• Available records
━━━━━━

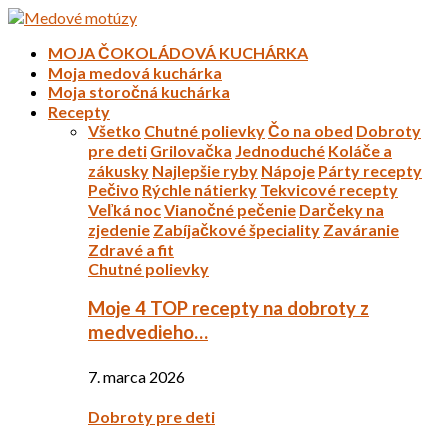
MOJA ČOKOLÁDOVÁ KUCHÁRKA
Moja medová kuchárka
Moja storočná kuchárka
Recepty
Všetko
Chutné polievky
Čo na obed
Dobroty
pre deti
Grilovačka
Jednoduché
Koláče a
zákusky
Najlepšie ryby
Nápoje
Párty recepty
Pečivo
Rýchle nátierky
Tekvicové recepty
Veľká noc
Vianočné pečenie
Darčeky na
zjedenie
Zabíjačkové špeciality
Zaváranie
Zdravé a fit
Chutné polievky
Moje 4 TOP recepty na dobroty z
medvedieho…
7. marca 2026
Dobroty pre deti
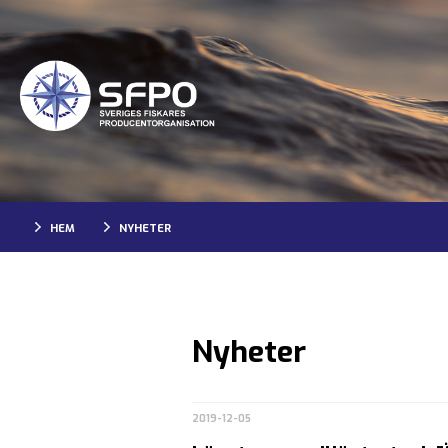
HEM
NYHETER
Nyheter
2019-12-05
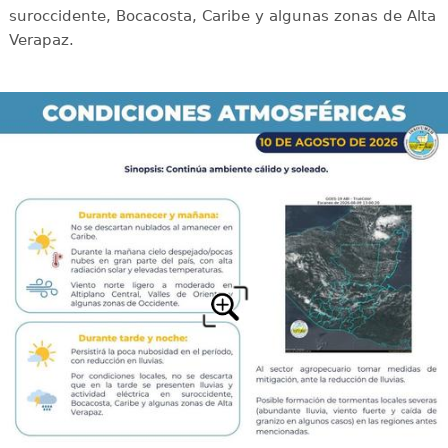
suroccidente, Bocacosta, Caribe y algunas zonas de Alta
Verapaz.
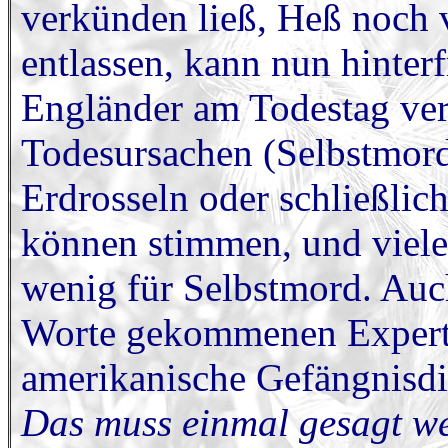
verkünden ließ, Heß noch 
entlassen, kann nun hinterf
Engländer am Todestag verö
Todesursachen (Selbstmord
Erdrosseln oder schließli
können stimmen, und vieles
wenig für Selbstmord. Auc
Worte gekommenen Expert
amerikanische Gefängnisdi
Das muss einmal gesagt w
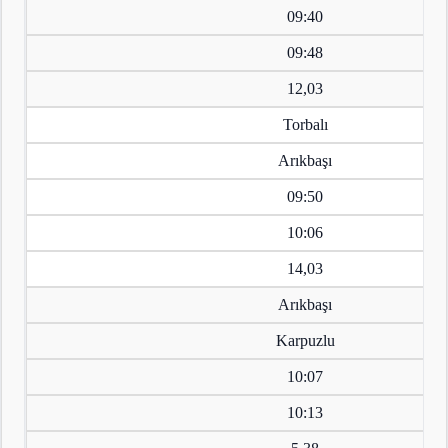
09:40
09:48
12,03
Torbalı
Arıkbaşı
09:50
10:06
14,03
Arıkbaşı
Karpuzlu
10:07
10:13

━━━━━━

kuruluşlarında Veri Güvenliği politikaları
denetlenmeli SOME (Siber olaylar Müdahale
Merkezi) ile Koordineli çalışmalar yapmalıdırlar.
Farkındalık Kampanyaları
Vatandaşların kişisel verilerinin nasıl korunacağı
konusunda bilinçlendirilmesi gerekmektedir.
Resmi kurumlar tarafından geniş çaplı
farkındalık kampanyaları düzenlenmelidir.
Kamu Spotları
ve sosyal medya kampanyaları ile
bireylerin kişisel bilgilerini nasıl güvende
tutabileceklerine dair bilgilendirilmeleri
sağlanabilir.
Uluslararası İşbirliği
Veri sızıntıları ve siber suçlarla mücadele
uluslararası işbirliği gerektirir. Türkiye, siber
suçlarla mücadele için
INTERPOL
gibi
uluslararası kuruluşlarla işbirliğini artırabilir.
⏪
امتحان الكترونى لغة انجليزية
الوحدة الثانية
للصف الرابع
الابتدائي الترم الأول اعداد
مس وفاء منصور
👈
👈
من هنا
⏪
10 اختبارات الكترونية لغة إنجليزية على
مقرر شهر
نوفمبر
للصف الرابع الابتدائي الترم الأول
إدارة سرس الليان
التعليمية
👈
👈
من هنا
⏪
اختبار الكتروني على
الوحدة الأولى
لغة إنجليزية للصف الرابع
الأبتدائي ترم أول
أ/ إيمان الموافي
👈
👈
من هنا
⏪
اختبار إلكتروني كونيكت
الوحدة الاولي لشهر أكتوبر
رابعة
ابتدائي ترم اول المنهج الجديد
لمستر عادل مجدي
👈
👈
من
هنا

━━━━━━

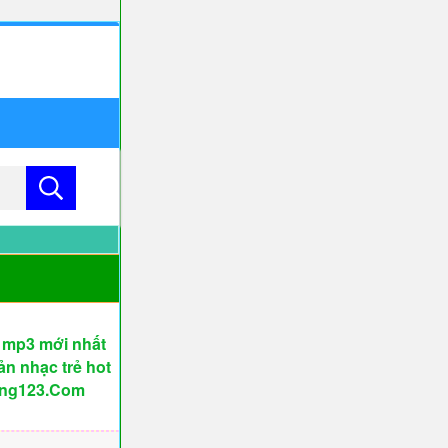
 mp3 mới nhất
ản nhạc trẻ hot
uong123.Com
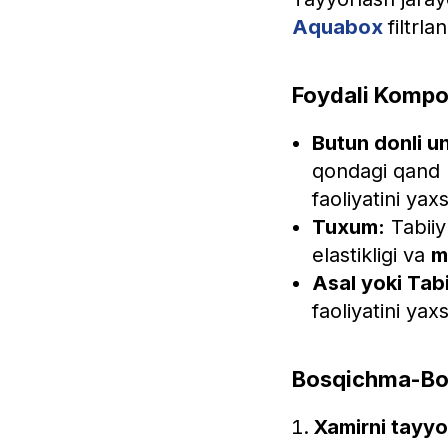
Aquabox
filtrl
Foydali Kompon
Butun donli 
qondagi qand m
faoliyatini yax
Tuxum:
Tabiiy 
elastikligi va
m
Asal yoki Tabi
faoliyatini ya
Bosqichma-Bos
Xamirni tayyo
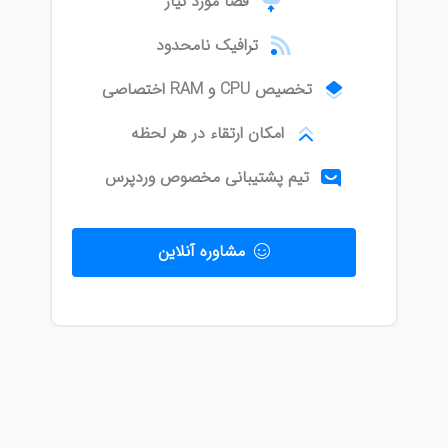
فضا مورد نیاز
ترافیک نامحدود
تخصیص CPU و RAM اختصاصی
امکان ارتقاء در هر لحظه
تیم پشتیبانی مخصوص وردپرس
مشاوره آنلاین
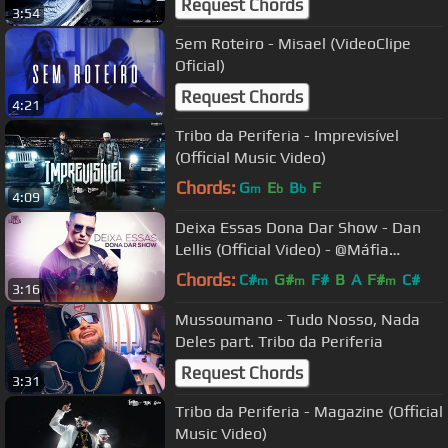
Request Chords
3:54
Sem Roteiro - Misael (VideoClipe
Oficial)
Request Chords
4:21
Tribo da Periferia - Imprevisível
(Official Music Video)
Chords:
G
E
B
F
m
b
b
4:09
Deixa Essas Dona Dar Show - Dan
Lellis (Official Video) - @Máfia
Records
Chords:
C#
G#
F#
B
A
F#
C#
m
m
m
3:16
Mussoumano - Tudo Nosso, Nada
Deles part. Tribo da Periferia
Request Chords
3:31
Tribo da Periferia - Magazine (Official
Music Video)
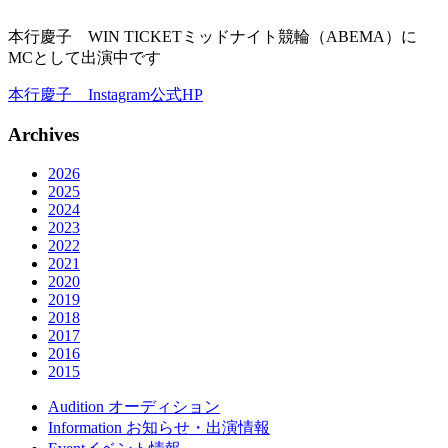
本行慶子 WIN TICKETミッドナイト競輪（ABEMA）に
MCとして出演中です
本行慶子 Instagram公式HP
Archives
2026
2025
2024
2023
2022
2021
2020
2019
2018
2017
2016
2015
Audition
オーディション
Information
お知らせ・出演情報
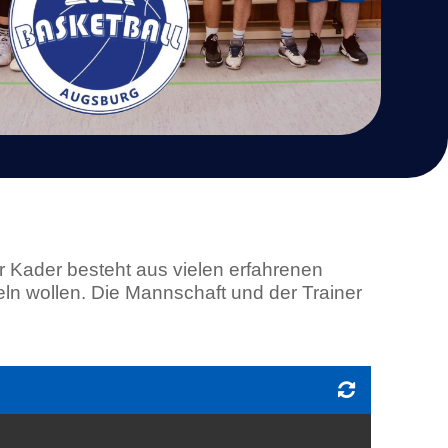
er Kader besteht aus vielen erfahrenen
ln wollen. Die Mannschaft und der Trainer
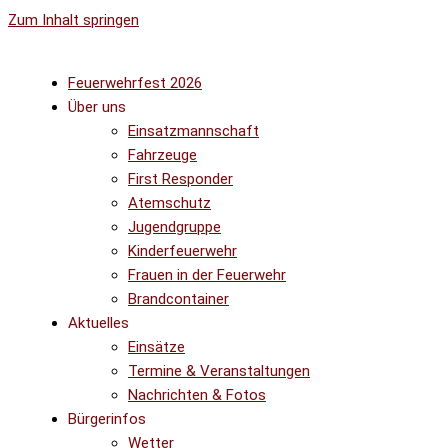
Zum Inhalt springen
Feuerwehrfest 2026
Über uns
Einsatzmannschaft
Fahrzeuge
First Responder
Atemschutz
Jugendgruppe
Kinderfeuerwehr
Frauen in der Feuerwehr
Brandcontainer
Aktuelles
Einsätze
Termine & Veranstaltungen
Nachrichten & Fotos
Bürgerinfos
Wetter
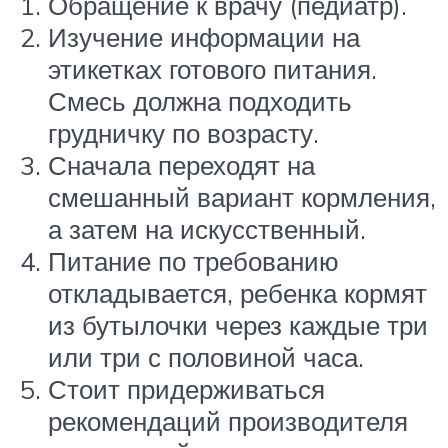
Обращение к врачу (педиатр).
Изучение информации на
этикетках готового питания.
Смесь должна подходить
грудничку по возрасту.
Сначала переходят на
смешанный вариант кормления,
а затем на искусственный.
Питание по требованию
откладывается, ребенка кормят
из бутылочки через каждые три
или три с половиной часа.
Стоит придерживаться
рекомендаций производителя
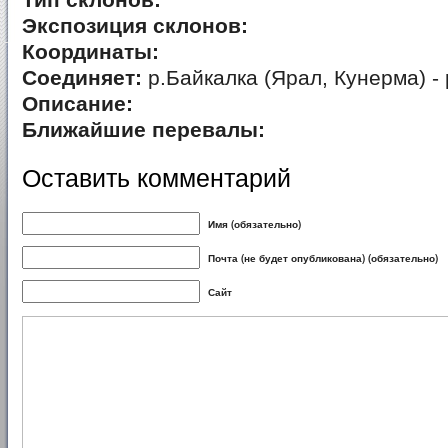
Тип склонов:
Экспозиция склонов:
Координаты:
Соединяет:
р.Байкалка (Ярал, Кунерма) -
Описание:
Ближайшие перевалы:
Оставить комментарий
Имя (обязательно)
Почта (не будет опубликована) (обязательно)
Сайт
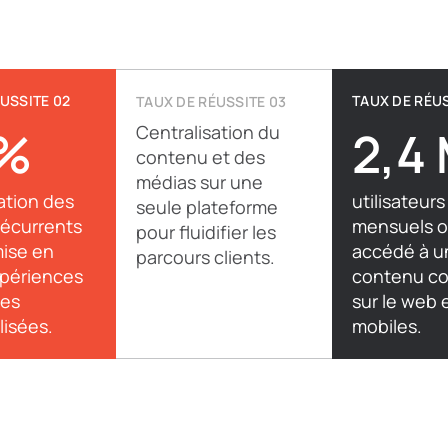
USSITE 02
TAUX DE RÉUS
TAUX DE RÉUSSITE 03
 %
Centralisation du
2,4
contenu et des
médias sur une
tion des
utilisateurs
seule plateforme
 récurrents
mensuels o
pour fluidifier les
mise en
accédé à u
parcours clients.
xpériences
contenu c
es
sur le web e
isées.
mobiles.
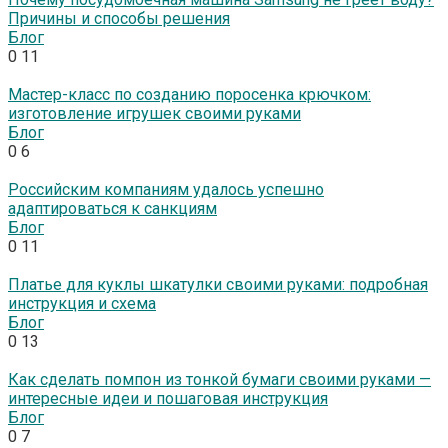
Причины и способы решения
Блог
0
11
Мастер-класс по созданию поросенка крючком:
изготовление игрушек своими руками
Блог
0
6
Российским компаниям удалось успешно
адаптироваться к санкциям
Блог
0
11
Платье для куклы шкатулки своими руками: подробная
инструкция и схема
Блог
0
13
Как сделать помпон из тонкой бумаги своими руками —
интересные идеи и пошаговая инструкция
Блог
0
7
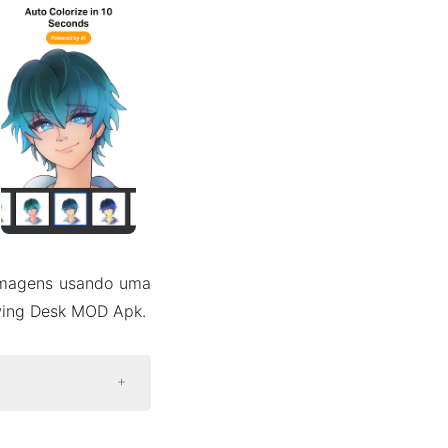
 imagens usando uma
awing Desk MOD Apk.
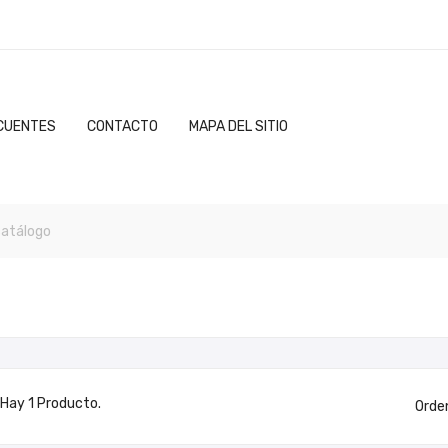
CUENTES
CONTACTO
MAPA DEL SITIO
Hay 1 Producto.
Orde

━━━━━━

• Required work
Please say how many lines in the records above contain the word "الترم", giving the number alone.

• Solution to the problem
2